■ **Dataset content**:
·····

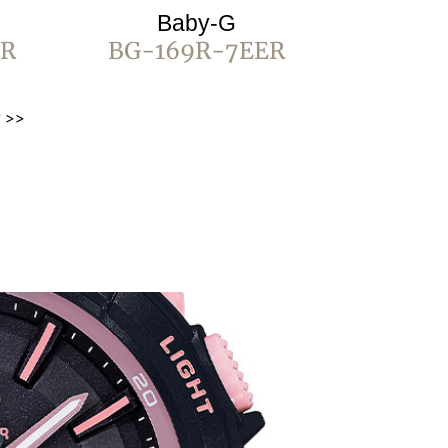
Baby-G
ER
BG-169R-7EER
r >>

·····

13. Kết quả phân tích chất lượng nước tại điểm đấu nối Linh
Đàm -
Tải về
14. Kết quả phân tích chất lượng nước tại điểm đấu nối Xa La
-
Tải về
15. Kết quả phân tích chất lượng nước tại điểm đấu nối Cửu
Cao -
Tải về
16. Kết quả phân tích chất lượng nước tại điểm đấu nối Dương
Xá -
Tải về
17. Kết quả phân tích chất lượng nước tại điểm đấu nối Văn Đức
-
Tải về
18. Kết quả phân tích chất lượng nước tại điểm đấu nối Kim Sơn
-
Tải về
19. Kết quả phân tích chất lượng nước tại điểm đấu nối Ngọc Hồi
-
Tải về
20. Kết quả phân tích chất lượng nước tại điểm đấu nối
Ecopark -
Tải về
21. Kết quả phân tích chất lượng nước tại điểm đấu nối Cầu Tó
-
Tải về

·····

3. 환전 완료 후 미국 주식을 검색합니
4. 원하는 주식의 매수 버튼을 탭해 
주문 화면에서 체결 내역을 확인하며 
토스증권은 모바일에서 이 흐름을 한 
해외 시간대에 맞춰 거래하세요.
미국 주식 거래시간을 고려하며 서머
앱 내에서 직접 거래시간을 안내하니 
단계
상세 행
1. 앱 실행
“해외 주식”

·····

Counting every line of the entries that holds the word "điểm", report the total and no other text.

9